Trabalhar em empresa de comunicação anda um pouco assim.

Explico: os 15 da sala são geniais no 'antes', na teoria.

Todo mundo tem teses claras - e sempre há uma tese da moda, do momento.

Todos já leram livros e acompanharam TEDs sobre como quebrar regras e, assim, na verdade, todos sabem como adotar fervorosamente regras novas.

Tudo faz parte de um processo claro, tem metodologia comprovada, as ações devem estar dentro de projetos bem objetivos.

As boas empresas de comunicação (de qualquer época, de qualquer lugar) são aquelas que nunca esquecem que o resultado depende dos talentosos, dos habilidosos - dos prendados da empresa.

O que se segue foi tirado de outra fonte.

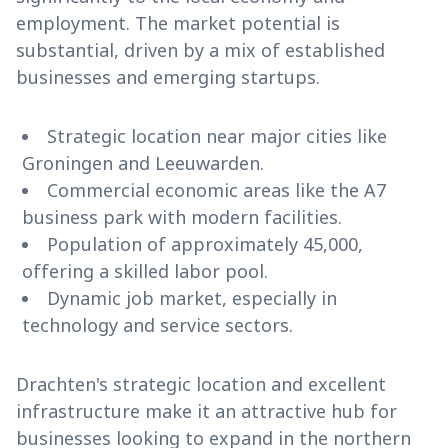
employment. The market potential is
substantial, driven by a mix of established
businesses and emerging startups.
Strategic location near major cities like
Groningen and Leeuwarden.
Commercial economic areas like the A7
business park with modern facilities.
Population of approximately 45,000,
offering a skilled labor pool.
Dynamic job market, especially in
technology and service sectors.
Drachten's strategic location and excellent
infrastructure make it an attractive hub for
businesses looking to expand in the northern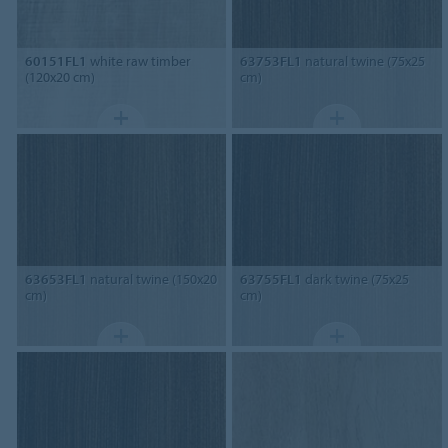
60151FL1
white raw timber
63753FL1
natural twine (75x25
(120x20 cm)
cm)
63653FL1
natural twine (150x20
63755FL1
dark twine (75x25
cm)
cm)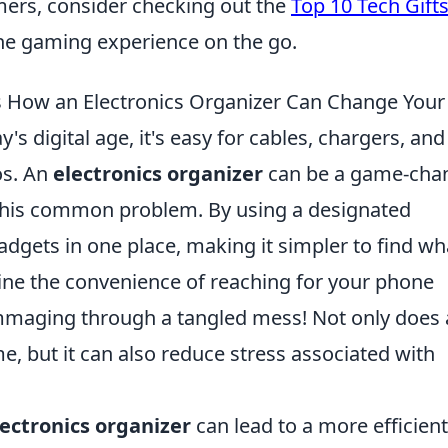
mers, consider checking out the
Top 10 Tech Gifts
he gaming experience on the go.
s How an Electronics Organizer Can Change Your 
's digital age, it's easy for cables, chargers, and
os. An
electronics organizer
can be a game-chan
o this common problem. By using a designated
adgets in one place, making it simpler to find wh
ne the convenience of reaching for your phone
mmaging through a tangled mess! Not only does
e, but it can also reduce stress associated with
lectronics organizer
can lead to a more efficient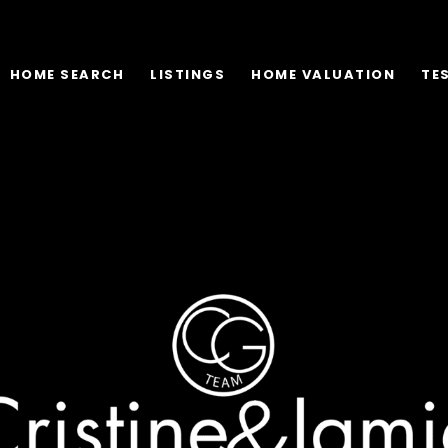
HOME SEARCH
LISTINGS
HOME VALUATION
TE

Ouso dizer: das individualidades.

Hoje em dia, há uma ode ao grupo. Ao trabalho coletivo. Não há dúvida: sem um bom conjunto ninguém faz nada, comunicação sempre foi uma atividade multifacetada.

Mas lembre-se do papo do Mario Quintana (poeta que fez lindos sonetos) com um jovem que o foi entrevistar:

- Seu Mario, vamos trocar uma ideia?

- Acho que não. Eu posso sair perdendo.

Isso é um jeito divertido de dizer: grupo sim, mas grupo enxuto, bom. Que não pensa igual. Que tem cultura interna, tem filosofia de trabalho, mas tem diversidade.

Assim, voltamos às individualidades. Os prendados.

Os que até meio-dia de depois de amanhã têm que puxar inspiração, preencher os tais 14 versos, decassílabos ou alexandrinos, e, com sorte, fechar tudo com chave de ouro.

Se não for assim, se o mercado acreditar mais no processo e menos no talento, mais no rótulo do que no produto, mais no PDF do que no resultado, as reuniões vão continuar brilhantes - e a emenda pior do que o soneto.

Marcelo Pires é publicitário e é fundador da Ideia da Silva.